### [The task]
Below are some records. Print exactly the lines between the one holding "Композиторы" and the one holding "Αδριατικής.", inclusive, and nothing else.

Items from a data source:
+--

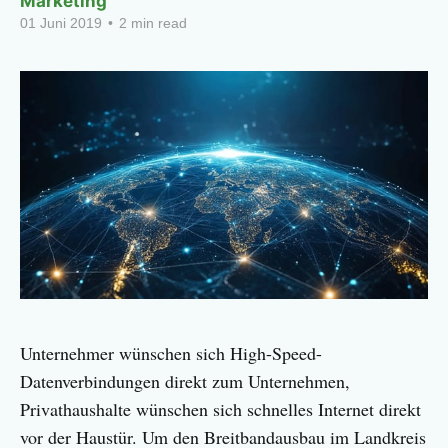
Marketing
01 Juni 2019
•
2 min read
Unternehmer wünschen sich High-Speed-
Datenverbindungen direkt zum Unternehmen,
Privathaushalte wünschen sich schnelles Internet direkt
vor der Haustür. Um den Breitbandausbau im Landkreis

+--

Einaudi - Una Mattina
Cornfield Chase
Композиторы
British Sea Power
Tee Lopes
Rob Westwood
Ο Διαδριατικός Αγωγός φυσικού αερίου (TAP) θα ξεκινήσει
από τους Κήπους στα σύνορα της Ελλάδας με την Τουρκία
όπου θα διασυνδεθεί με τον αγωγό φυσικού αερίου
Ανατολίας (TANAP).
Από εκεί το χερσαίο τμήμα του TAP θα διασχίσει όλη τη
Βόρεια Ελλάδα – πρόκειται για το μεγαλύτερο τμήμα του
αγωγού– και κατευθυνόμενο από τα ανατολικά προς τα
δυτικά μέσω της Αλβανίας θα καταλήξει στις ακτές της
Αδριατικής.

+--

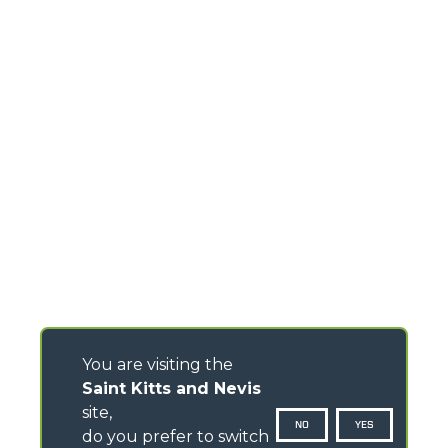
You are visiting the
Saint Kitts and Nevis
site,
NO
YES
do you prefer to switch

+--

### [Answer space]
Композиторы
British Sea Power
Tee Lopes
Rob Westwood
Ο Διαδριατικός Αγωγός φυσικού αερίου (TAP) θα ξεκινήσει
από τους Κήπους στα σύνορα της Ελλάδας με την Τουρκία
όπου θα διασυνδεθεί με τον αγωγό φυσικού αερίου
Ανατολίας (TANAP).
Από εκεί το χερσαίο τμήμα του TAP θα διασχίσει όλη τη
Βόρεια Ελλάδα – πρόκειται για το μεγαλύτερο τμήμα του
αγωγού– και κατευθυνόμενο από τα ανατολικά προς τα
δυτικά μέσω της Αλβανίας θα καταλήξει στις ακτές της
Αδριατικής.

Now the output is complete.